Aug., 1515] EVIL OMENS

On the 4th of July the Danish Ambassadors took their leave, but Isabella remained in her home for another year. She and Eleanor shared in the fêtes which celebrated the Archduke's coming of age, and were present at his Joyeuse Entrêe into Brussels. But in the midst of these festivities the Danish fleet, with the Archbishop of Drondtheim on board, arrived at Veeren in Zeeland, and on the 16th of July, 1515, the poor young Queen took leave of her family with bitter tears, and sailed for Copenhagen. On the day of Isabella's christening, fourteen years before, the ceremony had been marred by a terrific thunderstorm, and now the same ill-luck attended her wedding journey. A violent tempest scattered the Danish fleet off the shores of Jutland, and the vessel which bore the Queen narrowly escaped shipwreck. When at length she had landed safely at Helsingfors, she wrote a touching little letter to the Regent:

"Madame, my Aunt and good Mother,

"I must tell you that we landed here last Saturday, after having been in great peril and distress at sea for the last ten days. But God kept me from harm, for which I am very thankful. Next Thursday we start for Copenhagen, which is a day's journey from here. I have been rather ill, and feel weak still, but hope soon to be well. Madame, if I could choose for myself I should be with you now; for to be parted from you is the most grievous thing in the world to me, and the more so as I do not know when there is any hope of seeing you again. So I can only beg you, my dearest aunt and mother, to keep me in your heart, and tell me if there is anything that you wish me to do, and you shall always be obeyed, God helping me. That He may give you a long and happy life is the prayer of your humble and dutiful niece

Isabeau.[16]
"August 7, 1515."

Two days later Isabella continued her journey to Hvidore, the royal country-house near Copenhagen.
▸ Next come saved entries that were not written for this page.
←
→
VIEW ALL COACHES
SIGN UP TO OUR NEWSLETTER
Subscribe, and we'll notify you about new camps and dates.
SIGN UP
There she was received by King Christian, who rode at her side, a splendid figure in gold brocade and shining armour, when on the following day she made her state entry into the capital in torrents of rain. On the 12th of August the wedding was celebrated in the great hall of the ancient castle, which had been rebuilt by King Christian's father, and was followed by the coronation of the young Queen. But Isabella was so much exhausted by the fatigue which she had undergone, that before the conclusion of the ceremony she fell fainting into the arms of her ladies. Her illness threw a gloom over the wedding festivities, and seemed a forecast of the misfortunes that were to darken the course of her married life and turn her story into a grim tragedy.